Cuenta la leyenda que, entre los ranqueles de la provincia de La Pampa, vivía, hace mucho tiempo, Witrú, un indiecito bravo y rebelde. Era chiquito y, sin embargo, no se dejaba mandar, siempre protestaba por todo y no aceptaba ninguna clase de injusticia.
Witrú creció, aprendió a respetar a los mayores, se hizo hábil en el uso de la lanza y se convirtió en un joven valiente y fuerte, capaz de enfrentar a cualquier enemigo para defender a los de su raza.
La toldería
era, muchas veces, atacada por una tribu cercana, los toay. Witrú, entonces, luchaba al frente de sus
compañeros y los alentaba. No le importaba arriesgar su vida si se trataba de
salvar a los suyos.
Un día, los
enemigos lo capturaron. Para ellos, fue un gran triunfo haberlo apresado y,
orgullosos, lo exhibieron ante su pueblo como a un gran trofeo.
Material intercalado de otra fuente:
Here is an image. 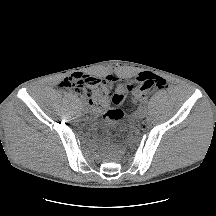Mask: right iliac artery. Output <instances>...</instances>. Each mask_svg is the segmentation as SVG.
Instances as JSON below:
<instances>
[{"label":"right iliac artery","mask_w":216,"mask_h":216,"mask_svg":"<svg viewBox=\"0 0 216 216\" xmlns=\"http://www.w3.org/2000/svg\"><path fill=\"white\" fill-rule=\"evenodd\" d=\"M79 106H81L82 111H87L86 103L82 99L79 101Z\"/></svg>","instance_id":"1"}]
</instances>
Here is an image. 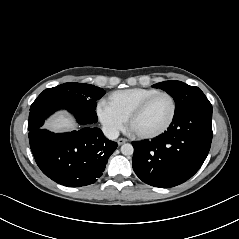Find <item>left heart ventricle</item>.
<instances>
[{
  "label": "left heart ventricle",
  "instance_id": "left-heart-ventricle-1",
  "mask_svg": "<svg viewBox=\"0 0 239 239\" xmlns=\"http://www.w3.org/2000/svg\"><path fill=\"white\" fill-rule=\"evenodd\" d=\"M172 113V104L167 96L160 95L154 98L137 116L132 124L134 133H150L162 128L169 120Z\"/></svg>",
  "mask_w": 239,
  "mask_h": 239
}]
</instances>
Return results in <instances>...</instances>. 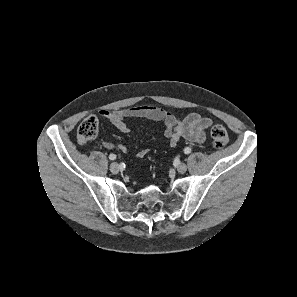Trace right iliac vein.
I'll list each match as a JSON object with an SVG mask.
<instances>
[{
    "instance_id": "right-iliac-vein-1",
    "label": "right iliac vein",
    "mask_w": 297,
    "mask_h": 297,
    "mask_svg": "<svg viewBox=\"0 0 297 297\" xmlns=\"http://www.w3.org/2000/svg\"><path fill=\"white\" fill-rule=\"evenodd\" d=\"M110 171L114 174H117L120 171V166L118 163L114 162L110 165Z\"/></svg>"
}]
</instances>
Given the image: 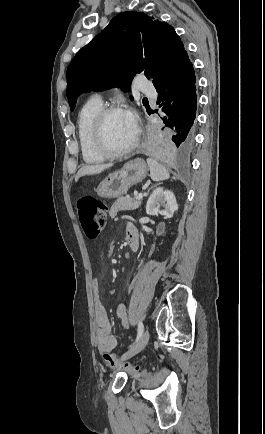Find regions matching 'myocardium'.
<instances>
[{"label": "myocardium", "mask_w": 265, "mask_h": 434, "mask_svg": "<svg viewBox=\"0 0 265 434\" xmlns=\"http://www.w3.org/2000/svg\"><path fill=\"white\" fill-rule=\"evenodd\" d=\"M118 113H122L119 107H104L98 114L95 123V141L98 149L108 159H120L133 153L140 144V134L137 131L134 143L127 149L121 151L113 150L107 142V123L109 119Z\"/></svg>", "instance_id": "obj_1"}]
</instances>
Lejos de su
tierra, se sentía triste, humillado y furioso.
Él no era
hombre para vivir encerrado. Cuando cayó la noche, aprovechó el sueño del vigía
y logró escapar. Quería ir a pedir ayuda a otras tribus y, para hacerlo, debía
atravesar el monte pampeano con sus arbustos espinosos y enmarañados.
Era noche
cerrada. La oscuridad conspiraba contra él. Sin darse cuenta, se internó en el
corazón del monte. Apenas podía avanzar en la espesura. Las ramas y las espinas
lo lastimaban y la sangre que salía de sus heridas empapaba la tierra. De
pronto, ya no pudo soltarse de la vegetación que lo enredaba.
La sed, que
le hacía arder los labios, terminó por vencerlo.
Se sintió
perdido y se encomendó a su dios:
—Füta Chao, te lo suplico, ayuda a mi
pueblo, aunque yo no viva para protegerlo. Toma mi vida, si ese es tu deseo,
pero ampara, oh, gran Dios, a mi raza.
Mientras
tanto, sus enemigos y sus hermanos habían salido a buscarlo. Unos lo perseguían
para volver a encerrarlo; otros querían recuperar a su amigo perdido.
Y ese
amanecer lo encontraron: Witrú se había convertido en un árbol muy alto y muy
frondoso.
Los hilos
de su sangre derramada, transformados en larguísimas raíces aferradas a la tierra
—a la mapu que lo vio nacer—, buscan
agua para saciar su sed. Las ramas, cubiertas de espinas, siguen defendiéndose
de los enemigos que, quizás, quieran cortar el árbol. En el tronco se notan las
heridas del mapuche en la huida.
Desde
entonces, el caldén o witrú crece en
la pampa y sus frutos alimentan al ganado y a los ñandúes, que son los
encargados de desparramar sus semillas.
A veces, se
alza solitario e imponente en medio de la llanura, como símbolo del antepasado de
una raza que sigue luchando por sus derechos.